The idea of DST dates centuries back. Before many countries used to run on “Solar Time.” Most people blame Ben Franklin for inventing DST, but it was actually a New Zealand entomologist named George Hudson who officially came up with the concept in 1895. The reason the Founding Father is often considered the creator is because of a satirical essay he wrote in a French journal in 1784. According to The Franklin Institute, his piece “An Economical Project” argues for the benefits of daylight hours, saying it would make Parisians more money.
Despite Hudson’s appeal, Daylight Saving Time was first introduced by Germany during World War I. The Germans thought that having more daylight hours would help conserve energy. Other European countries and the United States soon adopted it as well. After the war, the practice fizzled out until it was implemented again during World War II to save fuel and resources.

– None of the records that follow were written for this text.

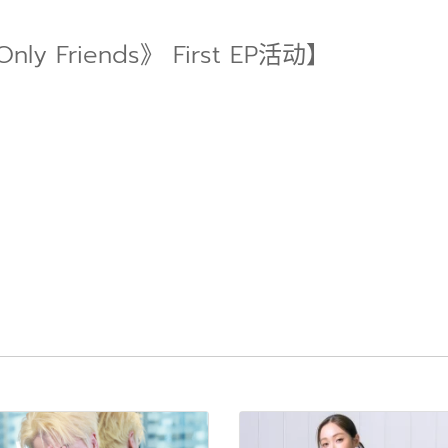
 Friends》 First EP活动】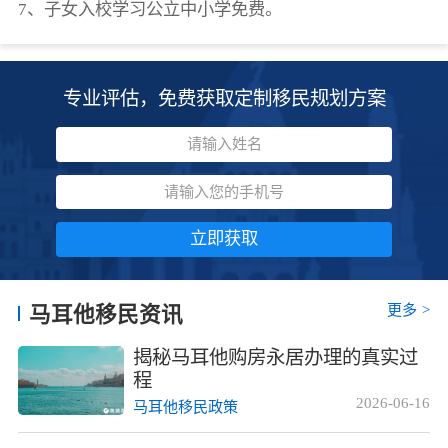
7、子女入校学习公立中小学免费。
专业评估，免费获取定制移民规划方案
立即获取
更多
>
马耳他移民资讯
揭秘马耳他购房永居办理的真实过
程
2026-06-16
马耳他移民政策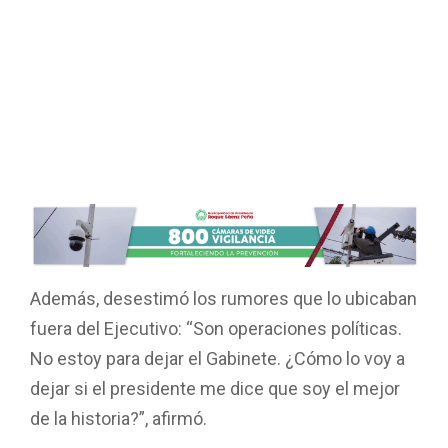
Además, desestimó los rumores que lo ubicaban
fuera del Ejecutivo: “Son operaciones políticas.
No estoy para dejar el Gabinete. ¿Cómo lo voy a
dejar si el presidente me dice que soy el mejor
de la historia?”, afirmó.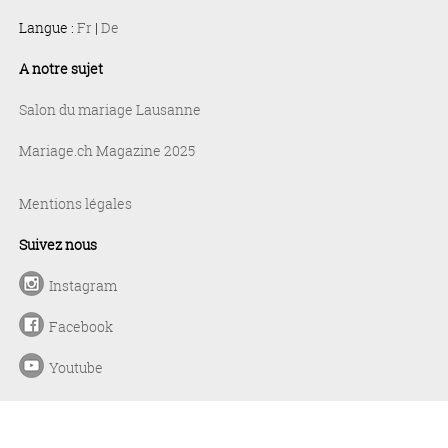
Langue :
Fr
|
De
A notre sujet
Salon du mariage Lausanne
Mariage.ch Magazine 2025
Mentions légales
Suivez nous
Instagram
Facebook
Youtube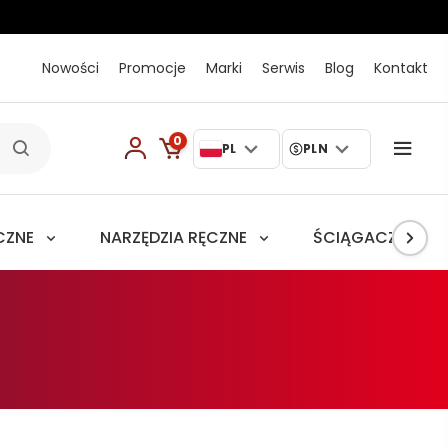
Nowości
Promocje
Marki
Serwis
Blog
Kontakt
0
PL
PLN
CZNE
NARZĘDZIA RĘCZNE
ŚCIĄGACZE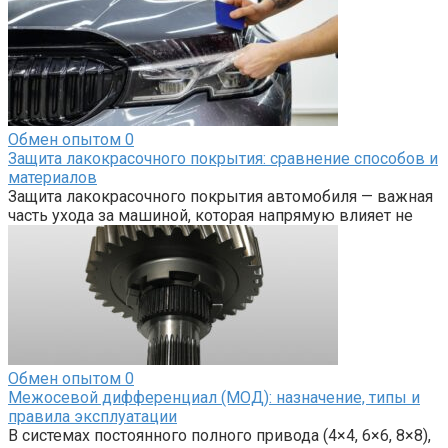
Обмен опытом
0
Защита лакокрасочного покрытия: сравнение способов и
материалов
Защита лакокрасочного покрытия автомобиля — важная
часть ухода за машиной, которая напрямую влияет не
Обмен опытом
0
Межосевой дифференциал (МОД): назначение, типы и
правила эксплуатации
В системах постоянного полного привода (4×4, 6×6, 8×8),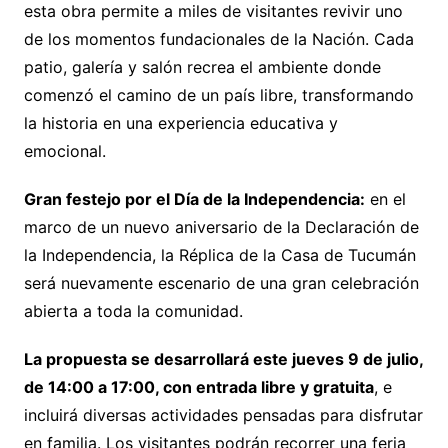
esta obra permite a miles de visitantes revivir uno
de los momentos fundacionales de la Nación. Cada
patio, galería y salón recrea el ambiente donde
comenzó el camino de un país libre, transformando
la historia en una experiencia educativa y
emocional.
Gran festejo por el Día de la Independencia:
en el
marco de un nuevo aniversario de la Declaración de
la Independencia, la Réplica de la Casa de Tucumán
será nuevamente escenario de una gran celebración
abierta a toda la comunidad.
La propuesta se desarrollará este jueves 9 de julio,
de 14:00 a 17:00, con entrada libre y gratuita
, e
incluirá diversas actividades pensadas para disfrutar
en familia. Los visitantes podrán recorrer una feria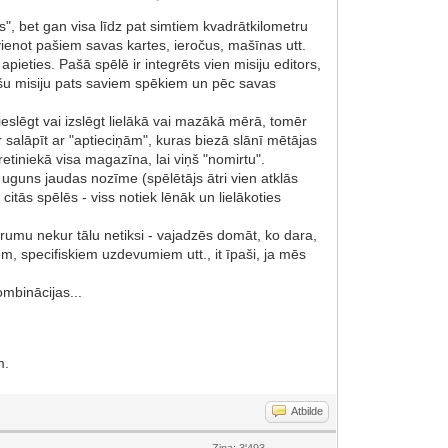
s", bet gan visa līdz pat simtiem kvadrātkilometru
ievienot pašiem savas kartes, ieročus, mašīnas utt.
 apieties. Pašā spēlē ir integrēts vien misiju editors,
āršu misiju pats saviem spēkiem un pēc savas
eslēgt vai izslēgt lielākā vai mazākā mērā, tomēr
r salāpīt ar "aptieciņām", kuras biezā slānī mētājas
retiniekā visa magazīna, lai viņš "nomirtu".
uguns jaudas nozīme (spēlētājs ātri vien atklās
citās spēlēs - viss notiek lēnāk un lielākoties
trumu nekur tālu netiksi - vajadzēs domāt, ko dara,
, specifiskiem uzdevumiem utt., it īpaši, ja mēs
ombinācijas...
m.
Atbilde
Ziņa: 3'493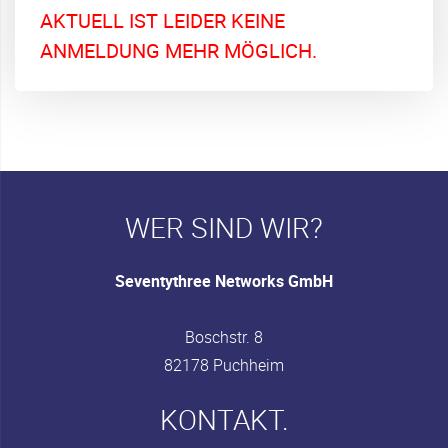
AKTUELL IST LEIDER KEINE
ANMELDUNG MEHR MÖGLICH.
WER SIND WIR?
Seventythree Networks GmbH
Boschstr. 8
82178 Puchheim
KONTAKT.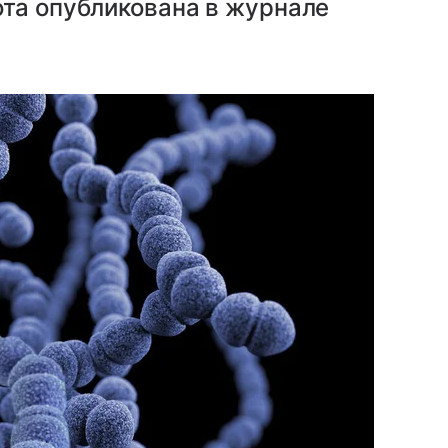
ота опубликована в журнале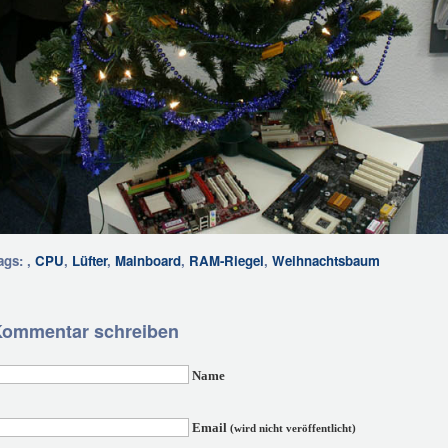
ags: ,
CPU
,
Lüfter
,
Mainboard
,
RAM-Riegel
,
Weihnachtsbaum
ommentar schreiben
Name
Email
(wird nicht veröffentlicht)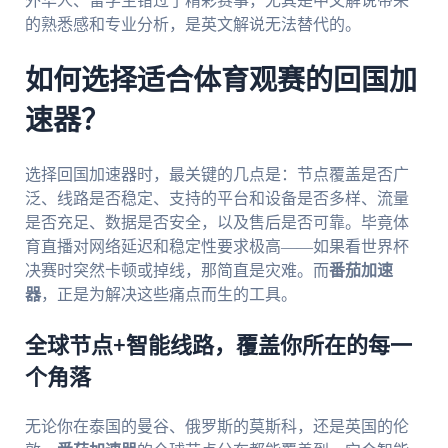
外华人、留学生错过了精彩赛事，尤其是中文解说带来
的熟悉感和专业分析，是英文解说无法替代的。
如何选择适合体育观赛的回国加
速器？
选择回国加速器时，最关键的几点是：节点覆盖是否广
泛、线路是否稳定、支持的平台和设备是否多样、流量
是否充足、数据是否安全，以及售后是否可靠。毕竟体
育直播对网络延迟和稳定性要求极高——如果看世界杯
决赛时突然卡顿或掉线，那简直是灾难。而
番茄加速
器
，正是为解决这些痛点而生的工具。
全球节点+智能线路，覆盖你所在的每一
个角落
无论你在泰国的曼谷、俄罗斯的莫斯科，还是英国的伦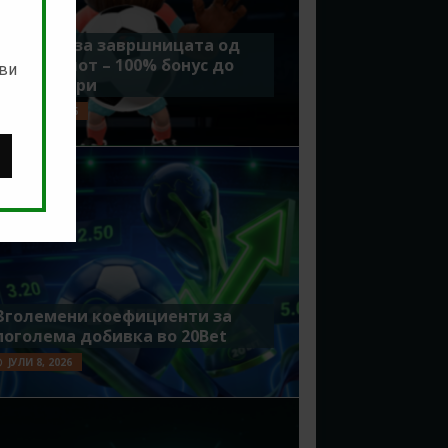
Идеално за завршницата од
Мундијалот – 100% бонус до
ови
7500 денари
ЈУЛИ 15, 2026
Зголемени коефициенти за
поголема добивка во 20Bet
ЈУЛИ 8, 2026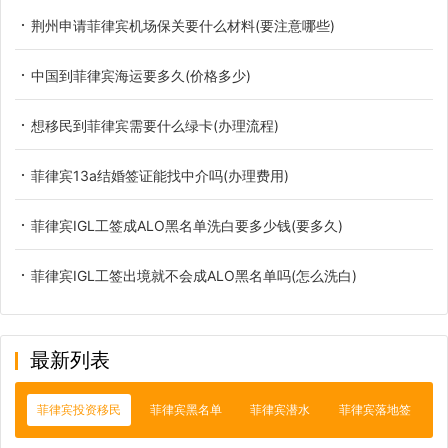
荆州申请菲律宾机场保关要什么材料(要注意哪些)
中国到菲律宾海运要多久(价格多少)
想移民到菲律宾需要什么绿卡(办理流程)
菲律宾13a结婚签证能找中介吗(办理费用)
菲律宾IGL工签成ALO黑名单洗白要多少钱(要多久)
菲律宾IGL工签出境就不会成ALO黑名单吗(怎么洗白)
最新列表
菲律宾投资移民
菲律宾黑名单
菲律宾潜水
菲律宾落地签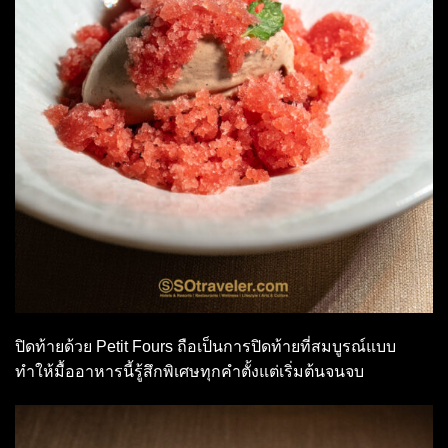
ปิดท้ายด้วย Petit Fours ถือเป็นการปิดท้ายที่สมบูรณ์แบบ
ทำให้มื้ออาหารนี้รู้สึกพิเศษทุกคำตั้งแต่เริ่มต้นจนจบ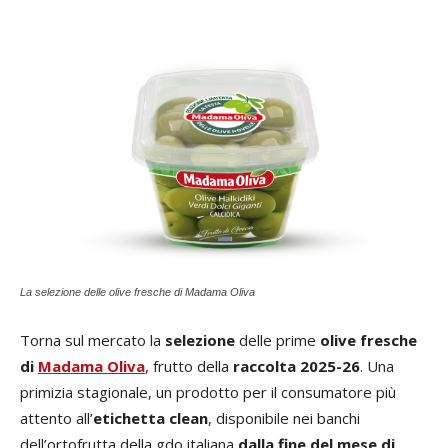
La selezione delle olive fresche di Madama Oliva
Torna sul mercato la
selezione
delle prime
olive fresche
di
Madama Oliva
, frutto della
raccolta 2025-26
. Una
primizia stagionale, un prodotto per il consumatore più
attento all’
etichetta clean
, disponibile nei banchi
dell’ortofrutta della gdo italiana
dalla fine del mese di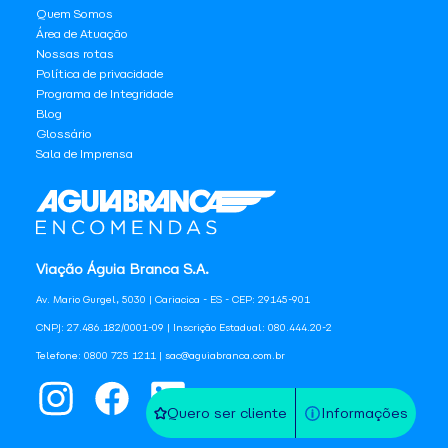
Quem Somos
Área de Atuação
Nossas rotas
Política de privacidade
Programa de Integridade
Blog
Glossário
Sala de Imprensa
Viação Águia Branca S.A.
Av. Mario Gurgel, 5030 | Cariacica - ES - CEP: 29145-901
CNPJ: 27.486.182/0001-09 | Inscrição Estadual: 080.444.20-2
Telefone: 0800 725 1211 | sac@aguiabranca.com.br
Quero ser cliente
Informações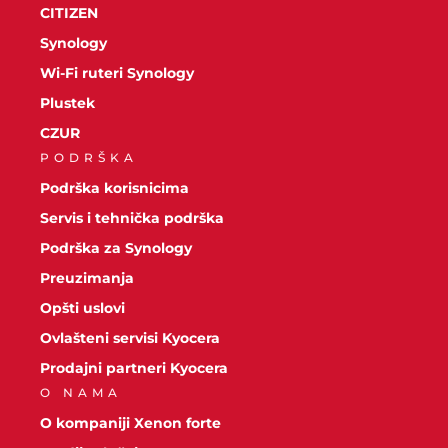
CITIZEN
Synology
Wi-Fi ruteri Synology
Plustek
CZUR
PODRŠKA
Podrška korisnicima
Servis i tehnička podrška
Podrška za Synology
Preuzimanja
Opšti uslovi
Ovlašteni servisi Kyocera
Prodajni partneri Kyocera
O NAMA
O kompaniji Xenon forte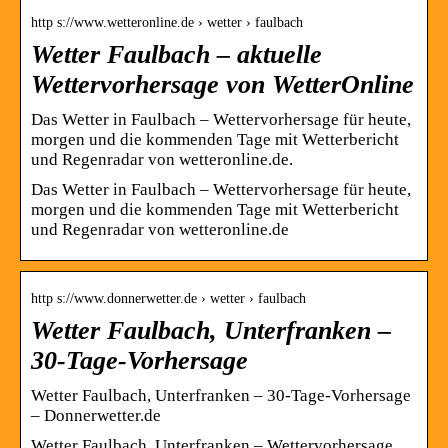
http s://www.wetteronline.de › wetter › faulbach
Wetter Faulbach – aktuelle
Wettervorhersage von WetterOnline
Das Wetter in Faulbach – Wettervorhersage für heute,
morgen und die kommenden Tage mit Wetterbericht
und Regenradar von wetteronline.de.
Das Wetter in Faulbach – Wettervorhersage für heute,
morgen und die kommenden Tage mit Wetterbericht
und Regenradar von wetteronline.de
http s://www.donnerwetter.de › wetter › faulbach
Wetter Faulbach, Unterfranken –
30-Tage-Vorhersage
Wetter Faulbach, Unterfranken – 30-Tage-Vorhersage
– Donnerwetter.de
Wetter Faulbach, Unterfranken – Wettervorhersage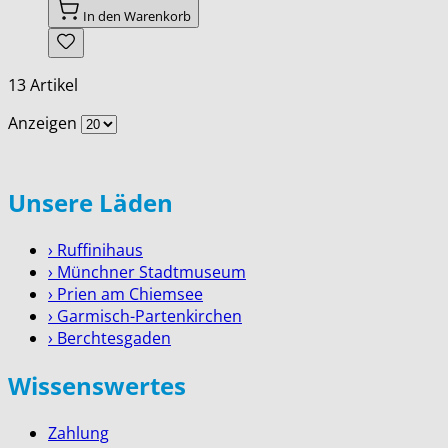
In den Warenkorb
13
Artikel
Anzeigen
Unsere Läden
› Ruffinihaus
› Münchner Stadtmuseum
› Prien am Chiemsee
› Garmisch-Partenkirchen
› Berchtesgaden
Wissenswertes
Zahlung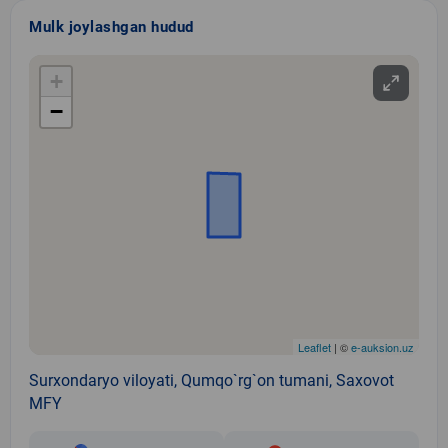
Mulk joylashgan hudud
+
−
Leaflet
| ©
e-auksion.uz
Surxondaryo viloyati, Qumqo`rg`on tumani, Saxovot
MFY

Individual U.S. states continued to observe DST, but there was no standardization about when it would start and end. That was until Congress passed the Uniform Time Act in 1966. And since 2007, we’ve had an extra four weeks of Daylight Saving Time thanks to the Energy Policy Act of 2005.
Today, around 70 countries observe Daylight Saving Time. Domestically, 48 states do, but Hawaii, most of Arizona, and U.S. territories like Puerto Rico and Guam do not.
So, should Daylight Saving Time still be around?
Proponents say Daylight Saving Time saves energy. During the eight months we implement it, we get an hour more of sunshine in the evenings, which means we use less power. Studies have also shown that when it is lighter out longer, people spend more time outside. They also spend more money, which is good for the economy.
The U.S. Department of Transportation also claims that there is less crime during Daylight Saving Time. The agency also says it prevents traffic injuries—an argument that opponents of DST disagree with.
They cite studies that say there are actually more accidents, heart attacks and other health problems in the days after Standard Time begins or ends. People also report feeling disoriented and unproductive. Challengers also doubt that we save any energy, or if we do it is negligible.
Because of these arguments, maybe more states will join Hawaii and Arizona and opt out of the Uniform Time Act. In March, Florida passed the Sunshine Protection Act. But the state doesn’t want to remain in Standard Time. It wants to stay on Daylight Saving Time year-round.
Whatever your feelings are about the time change, at 2 a.m. this Sunday our clocks fall back to 1 a.m. So say hello to Standard Time, until the second Sunday in March, when 2 a.m. springs forward to 3 a.m.